I collect food statistics the way frugal people collect various odds and ends — you never know when you might need them. In my case, stats come in handy when writing a food story or for a new business pitch to project future behaviors or to understand current ones. Here are some interesting tidbits, in no particular order.

$624 BILLION:The size of the food selling business — The Wall Street Journal, 11/21/05

87,656:The number of new food and drink product launches in 2005 around the world, an increase of 8 percent over 2004, according to Mintel Global New Product Database.

$14 BILLION:Organic food sales in 2005 totaled nearly $14 billion, or 2.5 percent of all retail food sales, according to the Organic Trade Association’s 2006 Manufacturer Survey. Organic food sales for 2006 is projected to reach nearly $16 billion.

$6.5 BILLION:California wine shipments to U.S. markets (441 million gallons — Inside Bay Area, 4/04/06

6.3 BILLION:Number of gallons of beer Americans bought last year, according to Beer Marketer’s Insights, a trade newsletter. Bud Light, Budweiser, Miller Lite, Coors Light and Natural Light were the top five brands.

58 PERCENT:The percentage of consumers who purchased specialty foods.
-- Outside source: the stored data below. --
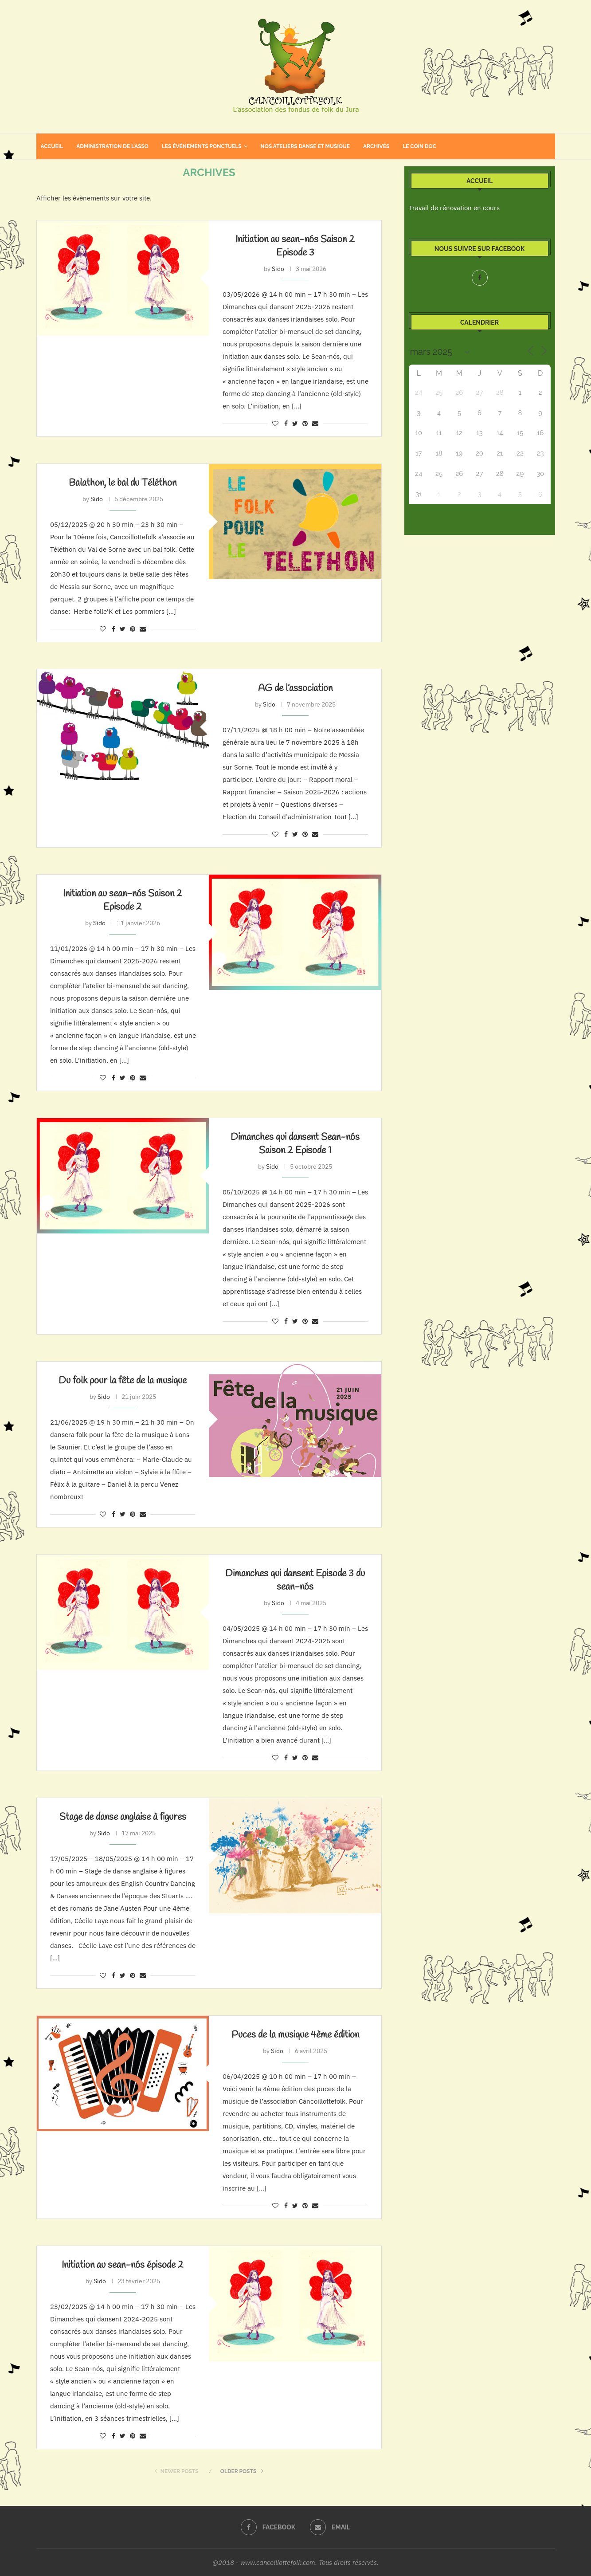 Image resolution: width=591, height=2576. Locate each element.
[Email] (330, 2527)
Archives (376, 146)
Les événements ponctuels (202, 146)
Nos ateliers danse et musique (305, 146)
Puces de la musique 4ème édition (295, 2035)
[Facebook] (480, 278)
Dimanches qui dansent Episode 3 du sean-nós (295, 1580)
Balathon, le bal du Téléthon (122, 483)
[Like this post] (275, 424)
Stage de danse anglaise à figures (122, 1817)
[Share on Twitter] (295, 424)
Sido (278, 269)
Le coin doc (419, 146)
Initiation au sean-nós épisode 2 (123, 2265)
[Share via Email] (315, 424)
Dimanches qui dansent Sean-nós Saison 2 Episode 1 (295, 1144)
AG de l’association (295, 688)
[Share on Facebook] (286, 424)
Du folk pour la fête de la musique (123, 1380)
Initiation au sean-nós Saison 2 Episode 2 (122, 900)
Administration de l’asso (112, 146)
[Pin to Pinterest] (305, 424)
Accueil (52, 146)
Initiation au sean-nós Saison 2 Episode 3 (295, 246) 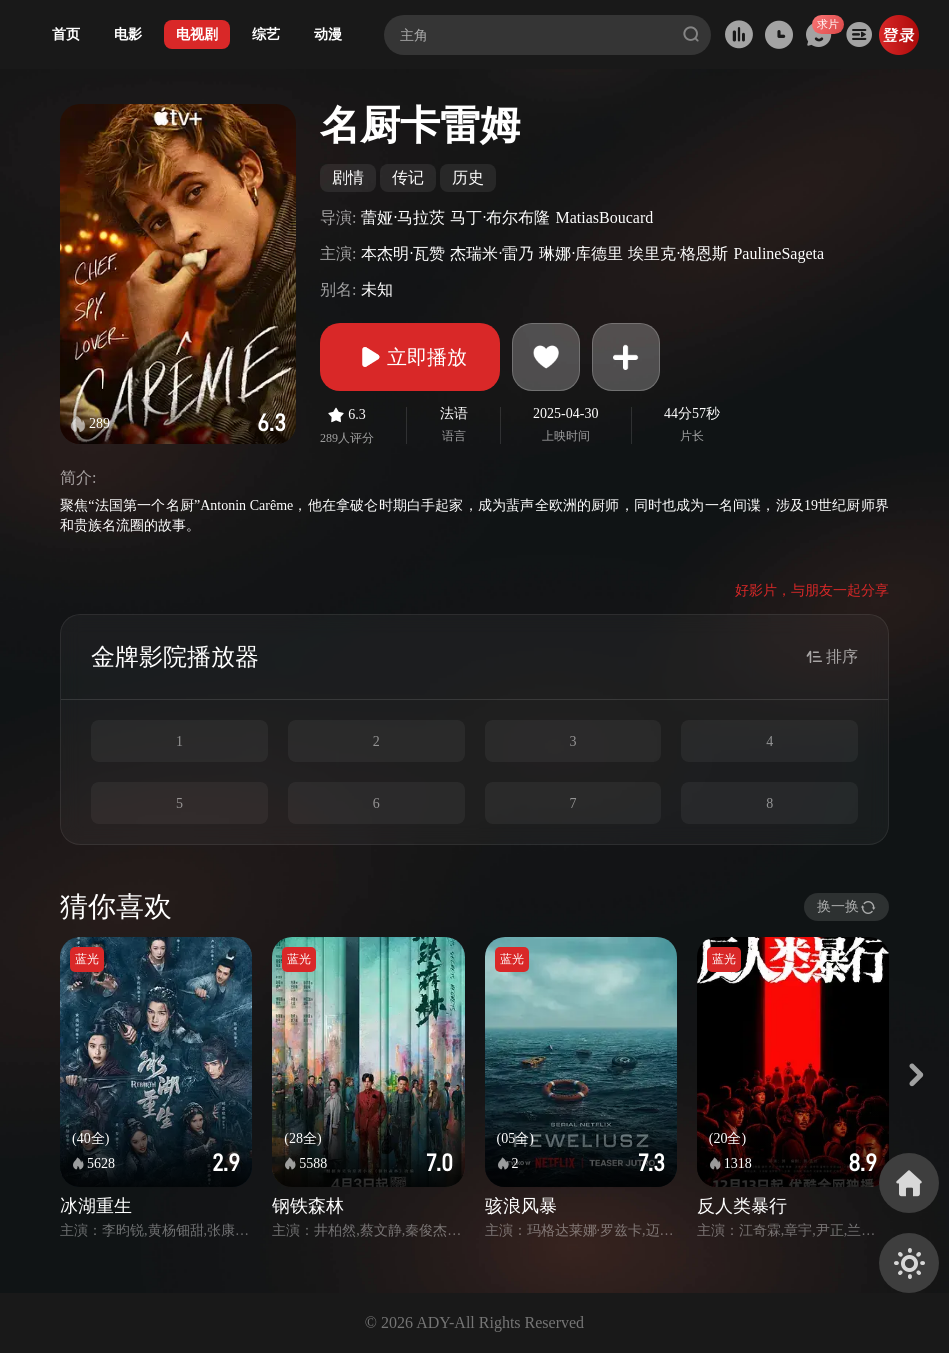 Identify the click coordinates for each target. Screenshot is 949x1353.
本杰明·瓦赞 (403, 253)
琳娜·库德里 (581, 253)
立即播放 (410, 357)
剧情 (348, 177)
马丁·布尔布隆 (500, 217)
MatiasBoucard (604, 217)
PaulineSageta (778, 253)
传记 (408, 177)
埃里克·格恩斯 (678, 253)
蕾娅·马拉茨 (403, 217)
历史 (468, 177)
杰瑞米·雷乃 (492, 253)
Consumers aged 25 to 44 are the most likely to purchasers — Specialty Food Magazine, 10/05

79 MILLION:In 2046, the number of baby boomers projected who will be between the ages of 82 to 100 — USA Today, 10/28/05

40 MILLION:The projected number of telecomuters by 2010 (in 2003, about 23.5 million Americans worked from home during business hours at least one day a month, according to the International Telework Association and Council)
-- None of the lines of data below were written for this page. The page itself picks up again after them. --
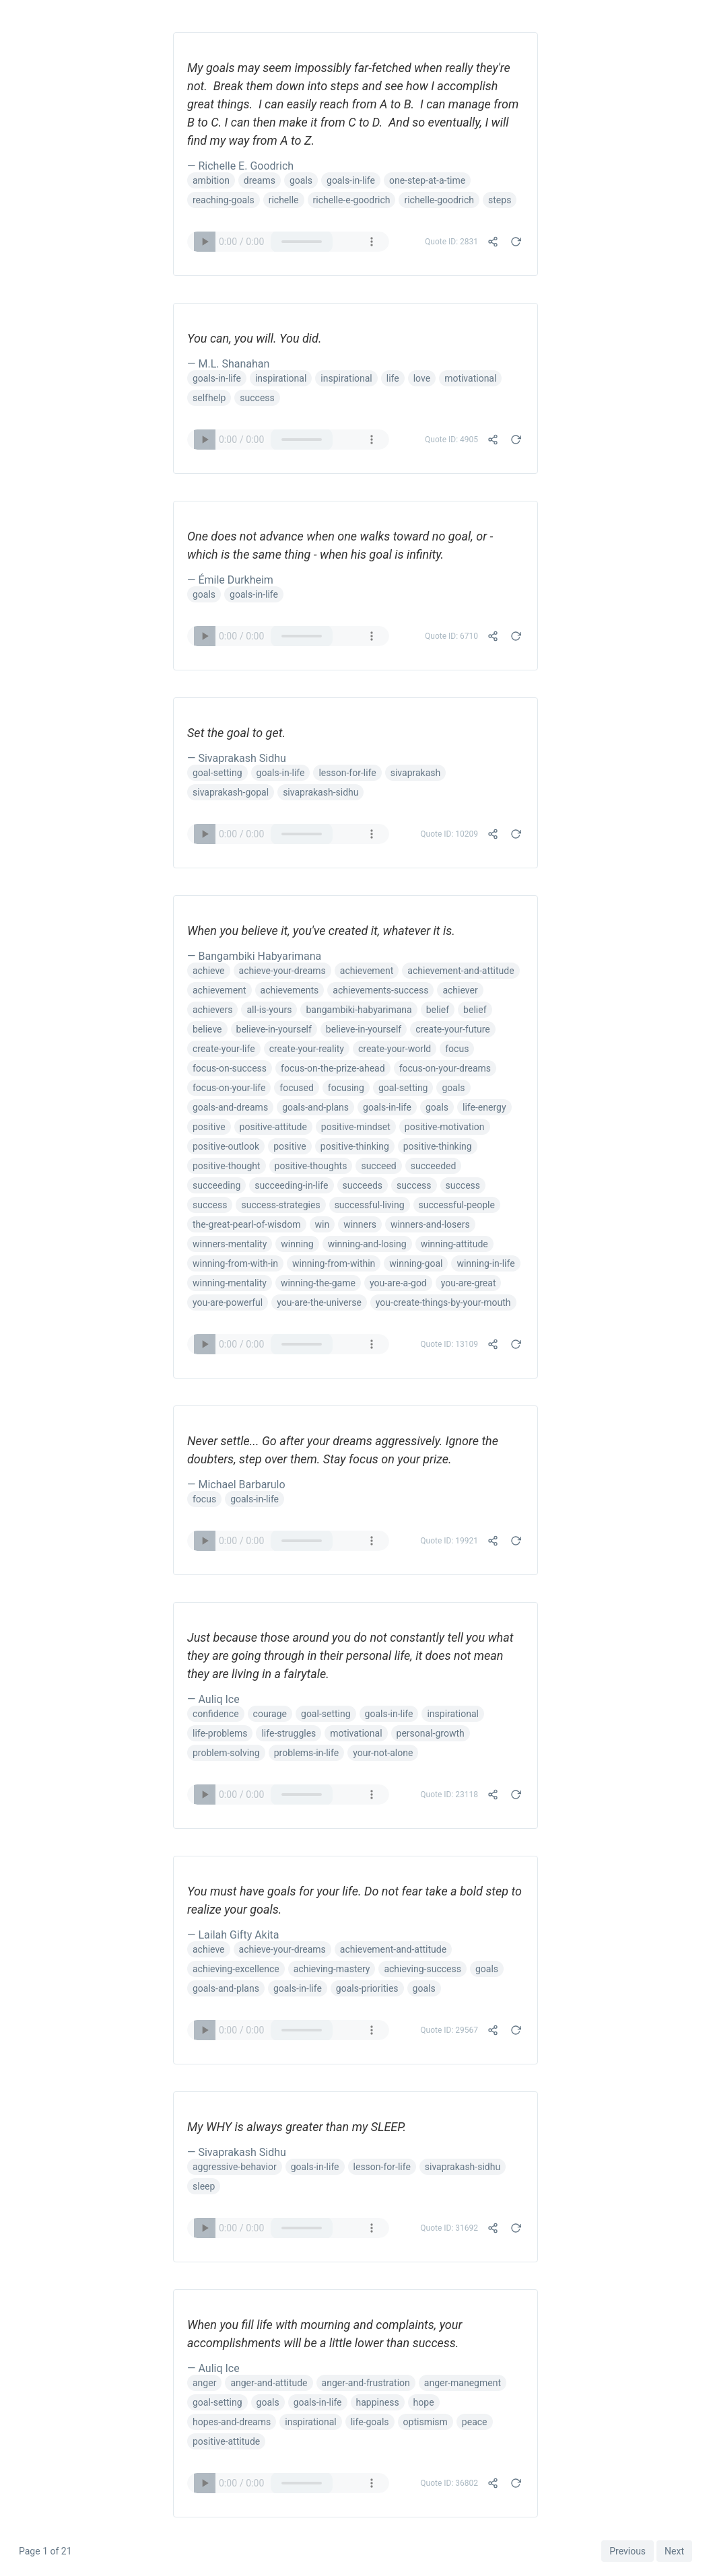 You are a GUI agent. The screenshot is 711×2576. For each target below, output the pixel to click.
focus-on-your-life (229, 1087)
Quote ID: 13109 (449, 1344)
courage (270, 1713)
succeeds (363, 1185)
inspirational (280, 378)
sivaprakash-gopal (231, 792)
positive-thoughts (311, 1165)
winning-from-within (333, 1263)
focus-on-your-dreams (445, 1068)
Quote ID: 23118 (449, 1794)
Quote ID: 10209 (449, 834)
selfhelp (209, 397)
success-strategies (280, 1204)
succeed (378, 1165)
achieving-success (422, 1968)
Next (674, 2551)
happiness (377, 2402)
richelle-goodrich (439, 200)
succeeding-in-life (291, 1185)
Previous (627, 2551)
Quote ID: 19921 (449, 1540)
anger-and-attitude (268, 2382)
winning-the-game (318, 1283)
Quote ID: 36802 (449, 2483)
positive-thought (227, 1165)
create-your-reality (306, 1048)
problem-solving (226, 1752)
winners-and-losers (430, 1224)
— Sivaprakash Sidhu (236, 758)
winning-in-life (485, 1263)
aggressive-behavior (235, 2166)
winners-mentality (230, 1244)
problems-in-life (306, 1752)
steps (499, 200)
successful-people (457, 1204)
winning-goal (415, 1263)
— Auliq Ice (213, 1699)
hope (423, 2402)
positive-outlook (226, 1146)
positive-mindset (356, 1126)
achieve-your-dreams (282, 970)
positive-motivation (445, 1126)
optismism (425, 2421)
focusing (346, 1087)
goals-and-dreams (230, 1107)
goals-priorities (367, 1988)
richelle (284, 200)
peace (474, 2421)
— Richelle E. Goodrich (240, 166)
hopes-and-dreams (232, 2421)
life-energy (484, 1107)
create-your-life (224, 1048)
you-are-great (468, 1283)
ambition (211, 180)
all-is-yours (269, 1009)
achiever (459, 990)
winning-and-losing (367, 1244)
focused (296, 1087)
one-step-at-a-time (427, 180)
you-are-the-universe (319, 1302)
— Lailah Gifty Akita (233, 1934)
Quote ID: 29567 (449, 2030)
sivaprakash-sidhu (320, 792)
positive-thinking (354, 1146)
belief (437, 1009)
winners (359, 1224)
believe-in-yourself (274, 1029)
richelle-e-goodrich (352, 200)
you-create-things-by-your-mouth (443, 1302)
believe (207, 1029)
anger (204, 2382)
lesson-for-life (347, 772)
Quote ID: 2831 (451, 241)
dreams (259, 180)
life (392, 378)
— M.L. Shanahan (228, 363)
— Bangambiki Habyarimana (254, 956)
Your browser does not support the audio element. (288, 242)
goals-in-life (351, 180)
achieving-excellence (236, 1968)
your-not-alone (383, 1752)
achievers (212, 1009)
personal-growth (431, 1733)
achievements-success (380, 990)
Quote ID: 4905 (451, 439)
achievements (290, 990)
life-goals (370, 2421)
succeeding (216, 1185)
46 PERCENT:The percentage of adults surveyed in January by the Harvard School of Public Health who would stop eating chicken if avian flu infected the U.S. poultry industry, even knowing that public health officials don’t think it’s likely that you could catch the virus from eating infected chicken and that producers say sick birds would be destroyed and not sold. — The New York Times, 3/21/06

141 MILLION: The number of entries you get searching “food blog” on Google. The number has proliferated from the more than 8 million found by the Washington Post one year ago.